Aku dan Zena berjalan bersama melalui lebatnya hutan untuk menuju kembali. Ah.. Suasana yang tenang ditemani angin yang sejuk...
"Terlihat menikmati ya..."
Ucap Zena.
"Yah... Sudah lama tidak merasakan suasana ini... Jadi sedikit rindu dengan rumah..."
Aku membalas perkataan Zena dengan pandanganku menghadap ke langit.
Seperti biasa, aku telah mengganti mode bernafas ninja ke mode bernafas normal. Sangat melelahkan... Tapi sepertinya batas penggunaan ku semakin lama dibandingkan waktu itu. Sedikit demi sedikit ternyata berhasil juga ya...
.
.
.
"Berhenti di sana! Kau penjahat!"
Begitulah ucapku sambil menodongkan pedangku ke arahnya seolah mengancamnya.
"Hah..? Seorang wanita, kah...?"
Ucapnya sambil melihatku dengan cermat.
"Apa yang kamu lihat! Cepat berhentilah!"
Aku mengalihkan topiknya tetapi dia tetap memperhatikanku. Walaupun dia berhenti menusukkan pisaunya itu sih..
"Hm... Dadanya kurang ya... Pahanya juga lumayan... Perutnya sangat hebat... Hm.. Akan aku jadikan pelayan malam ku saja mungkin...?"
__ADS_1
"Tcih! Dasar mesum! Akan aku bunuh!"
Aku dengan segera berlari dan menebaskan pedangku. Menghilang!?
"Oopss, berbahaya.."
Ucapnya yang berdiri di atas bilah pedangku dengan sepatu hitam sebagai alasnya. Terlalu ringan!
"Tcih!"
Saat itu juga aku kembali mengayunkan pedangku tetapi dia dengan segera melompat dan berputar di udara lalu mendarat dengan ringan di atas tanah.
"Sepertinya kamu sudah pernah melahirkan ya..? Berarti kamu bukan lagi seorang perawan...?"
"Diamlah!!"
Aku kembali berlari sambil menebaskan pedangku.
"Oopss... Sepertinya sudah tidak berguna ya..."
Lagi...!?
Lagi-lagi dia menghindarinya. Lalu dengan cepat menghilang dalam satu kedipan mata. Seketika wajahnya dan wajahku berhadapan. Dia kemudian menyeringai lalu dengan mudah menusukkan pisaunya ke perutku.
*Sleeb.....
"Akh!!"
Sebuah suara kesakitan aku teriakkan. Tangannya telah menahan ku agar tidak dapat mundur. Sial!! Dia sangat cepat!
Darah terus mencucur. Pandanganku mulai menjadi buram, tubuhku kemudian semakin lemas. Aku hampir menjatuhkan diriku karena banyak kekurangan darah. Tanpa aku sadari darah terus mengucur deras dari tusukan itu. Ah.. Sepertinya ini sudah berakhir...
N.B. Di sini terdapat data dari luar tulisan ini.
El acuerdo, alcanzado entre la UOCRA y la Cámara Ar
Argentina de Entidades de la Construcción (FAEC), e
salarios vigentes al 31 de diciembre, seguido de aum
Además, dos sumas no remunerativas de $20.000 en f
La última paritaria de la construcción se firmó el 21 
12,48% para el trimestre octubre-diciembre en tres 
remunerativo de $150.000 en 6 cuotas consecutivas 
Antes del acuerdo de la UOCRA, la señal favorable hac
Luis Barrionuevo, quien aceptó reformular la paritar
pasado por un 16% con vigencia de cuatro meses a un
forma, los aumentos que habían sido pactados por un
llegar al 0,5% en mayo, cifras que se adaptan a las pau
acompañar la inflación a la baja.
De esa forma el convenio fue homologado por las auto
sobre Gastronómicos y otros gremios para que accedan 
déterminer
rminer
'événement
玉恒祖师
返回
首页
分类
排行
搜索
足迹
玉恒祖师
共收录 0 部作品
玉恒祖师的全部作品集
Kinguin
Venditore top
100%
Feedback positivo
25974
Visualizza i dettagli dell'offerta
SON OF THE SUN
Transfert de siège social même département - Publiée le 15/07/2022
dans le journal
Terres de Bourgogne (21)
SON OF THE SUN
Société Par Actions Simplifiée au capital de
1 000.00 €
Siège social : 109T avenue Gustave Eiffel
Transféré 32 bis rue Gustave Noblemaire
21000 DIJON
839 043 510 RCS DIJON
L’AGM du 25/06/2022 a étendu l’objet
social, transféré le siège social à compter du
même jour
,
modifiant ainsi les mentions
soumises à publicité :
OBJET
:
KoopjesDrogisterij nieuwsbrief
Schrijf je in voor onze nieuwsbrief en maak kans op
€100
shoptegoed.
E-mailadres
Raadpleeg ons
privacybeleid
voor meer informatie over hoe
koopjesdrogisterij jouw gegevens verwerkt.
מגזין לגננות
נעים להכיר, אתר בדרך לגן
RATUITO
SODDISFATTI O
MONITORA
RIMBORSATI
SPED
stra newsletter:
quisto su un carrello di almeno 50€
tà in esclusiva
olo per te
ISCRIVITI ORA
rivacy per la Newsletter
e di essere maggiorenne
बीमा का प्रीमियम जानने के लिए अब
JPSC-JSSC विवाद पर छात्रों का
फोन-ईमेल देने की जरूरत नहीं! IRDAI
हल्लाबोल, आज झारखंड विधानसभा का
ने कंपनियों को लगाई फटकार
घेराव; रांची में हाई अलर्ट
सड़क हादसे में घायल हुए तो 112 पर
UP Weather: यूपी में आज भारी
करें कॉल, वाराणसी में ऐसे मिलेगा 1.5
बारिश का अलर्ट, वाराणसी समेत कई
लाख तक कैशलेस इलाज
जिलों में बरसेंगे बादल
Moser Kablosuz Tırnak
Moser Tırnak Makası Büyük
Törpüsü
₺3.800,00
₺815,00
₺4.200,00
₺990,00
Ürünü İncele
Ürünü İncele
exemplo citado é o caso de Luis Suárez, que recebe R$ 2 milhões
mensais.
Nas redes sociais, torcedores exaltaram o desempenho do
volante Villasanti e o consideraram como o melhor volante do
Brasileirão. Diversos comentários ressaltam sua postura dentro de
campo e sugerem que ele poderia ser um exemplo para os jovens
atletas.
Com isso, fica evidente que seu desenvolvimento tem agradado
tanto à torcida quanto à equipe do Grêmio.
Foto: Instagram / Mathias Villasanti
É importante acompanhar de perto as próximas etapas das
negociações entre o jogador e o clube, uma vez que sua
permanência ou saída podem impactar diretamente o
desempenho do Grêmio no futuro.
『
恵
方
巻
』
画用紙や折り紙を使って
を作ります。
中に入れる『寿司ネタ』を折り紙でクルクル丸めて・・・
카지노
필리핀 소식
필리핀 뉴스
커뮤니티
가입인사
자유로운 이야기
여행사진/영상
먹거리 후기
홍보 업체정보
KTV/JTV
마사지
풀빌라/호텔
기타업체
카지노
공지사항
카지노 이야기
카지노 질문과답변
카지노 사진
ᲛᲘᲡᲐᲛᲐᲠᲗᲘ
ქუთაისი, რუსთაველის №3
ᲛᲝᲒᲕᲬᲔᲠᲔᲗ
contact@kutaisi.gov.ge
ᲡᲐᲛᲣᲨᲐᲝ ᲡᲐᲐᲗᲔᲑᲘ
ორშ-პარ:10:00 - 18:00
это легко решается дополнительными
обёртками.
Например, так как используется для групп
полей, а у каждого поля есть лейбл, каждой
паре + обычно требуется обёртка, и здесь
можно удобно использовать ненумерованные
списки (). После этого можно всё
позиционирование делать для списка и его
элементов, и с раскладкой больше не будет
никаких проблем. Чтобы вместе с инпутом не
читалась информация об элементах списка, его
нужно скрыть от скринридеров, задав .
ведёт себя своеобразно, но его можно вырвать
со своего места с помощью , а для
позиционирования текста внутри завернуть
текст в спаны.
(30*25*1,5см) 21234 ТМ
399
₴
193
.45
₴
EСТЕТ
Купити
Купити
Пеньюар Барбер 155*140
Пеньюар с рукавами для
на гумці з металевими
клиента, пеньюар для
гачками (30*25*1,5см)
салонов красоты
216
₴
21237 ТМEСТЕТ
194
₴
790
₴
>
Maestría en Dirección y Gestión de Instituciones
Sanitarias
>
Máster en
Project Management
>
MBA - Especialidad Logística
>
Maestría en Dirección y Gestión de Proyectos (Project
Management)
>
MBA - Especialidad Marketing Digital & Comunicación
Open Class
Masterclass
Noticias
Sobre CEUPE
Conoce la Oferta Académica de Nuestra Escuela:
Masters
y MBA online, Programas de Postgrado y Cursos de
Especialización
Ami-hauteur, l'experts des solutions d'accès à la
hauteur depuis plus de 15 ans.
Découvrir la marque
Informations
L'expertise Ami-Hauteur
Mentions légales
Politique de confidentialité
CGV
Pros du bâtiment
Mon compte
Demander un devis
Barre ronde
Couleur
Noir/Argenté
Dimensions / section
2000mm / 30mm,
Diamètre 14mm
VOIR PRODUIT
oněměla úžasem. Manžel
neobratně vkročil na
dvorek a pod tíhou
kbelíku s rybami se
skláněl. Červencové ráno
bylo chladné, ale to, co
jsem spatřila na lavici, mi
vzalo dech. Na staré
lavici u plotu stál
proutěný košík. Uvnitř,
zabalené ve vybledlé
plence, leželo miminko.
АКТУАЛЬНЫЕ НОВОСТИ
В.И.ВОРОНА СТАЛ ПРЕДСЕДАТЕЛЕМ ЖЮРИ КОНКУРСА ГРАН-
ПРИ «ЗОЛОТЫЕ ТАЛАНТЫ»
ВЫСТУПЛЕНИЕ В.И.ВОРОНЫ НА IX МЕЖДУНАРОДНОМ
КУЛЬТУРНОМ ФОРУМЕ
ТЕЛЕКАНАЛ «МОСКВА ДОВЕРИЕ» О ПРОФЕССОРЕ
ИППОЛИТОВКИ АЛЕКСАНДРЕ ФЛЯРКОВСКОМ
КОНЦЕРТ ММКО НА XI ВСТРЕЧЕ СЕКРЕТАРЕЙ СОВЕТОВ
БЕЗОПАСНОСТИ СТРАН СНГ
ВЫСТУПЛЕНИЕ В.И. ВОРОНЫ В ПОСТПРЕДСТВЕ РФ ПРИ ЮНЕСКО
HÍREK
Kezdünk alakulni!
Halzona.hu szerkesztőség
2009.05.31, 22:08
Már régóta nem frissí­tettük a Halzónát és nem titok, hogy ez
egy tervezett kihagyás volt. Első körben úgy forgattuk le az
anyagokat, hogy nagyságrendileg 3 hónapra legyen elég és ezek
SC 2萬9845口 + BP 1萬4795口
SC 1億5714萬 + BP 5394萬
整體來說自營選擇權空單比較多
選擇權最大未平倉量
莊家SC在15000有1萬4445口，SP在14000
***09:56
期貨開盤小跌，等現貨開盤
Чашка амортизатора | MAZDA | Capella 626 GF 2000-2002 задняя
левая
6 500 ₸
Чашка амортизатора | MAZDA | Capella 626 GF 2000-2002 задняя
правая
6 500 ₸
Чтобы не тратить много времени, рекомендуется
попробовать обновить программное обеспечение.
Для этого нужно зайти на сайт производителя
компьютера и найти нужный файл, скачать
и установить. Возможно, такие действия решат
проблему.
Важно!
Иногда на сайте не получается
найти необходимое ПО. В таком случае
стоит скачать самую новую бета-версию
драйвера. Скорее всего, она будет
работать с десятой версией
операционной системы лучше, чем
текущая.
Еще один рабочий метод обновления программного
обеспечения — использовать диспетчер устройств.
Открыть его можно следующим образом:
Ketika aku ingin mengakhiri hidupku aku teringat sebuah kata-kata. Ya.. Kata-kata itu adalah..
"Namanya Meliana, kami memanggilnya Meli."
"Heh... Meliana, kah? Nama yang imut."
"Benarkan."
Aku teringat saat seseorang mengucapkannya dengan senyuman bangga lalu mengelus kepala anak itu bersama denganku.
Lalu kembalilah sebuah ingatan tentang ucapan seorang lelaki.
"Dia itu memiliki darah elf loh."
"Eh!?"
"Memang jika dilihat seperti ras manusia tetapi, dia itu lebih cenderung seperti ibunya loh."
Sebuah ingatan dimana lelaki itu terlihat puas dengan ucapannya sendiri. Terakhir, ingatan yang berhubungan dengan anak itu muncul.
"Yuni! Aku percayakan anak ini kepadamu! Aku dan *@#_ akan segera kembali!"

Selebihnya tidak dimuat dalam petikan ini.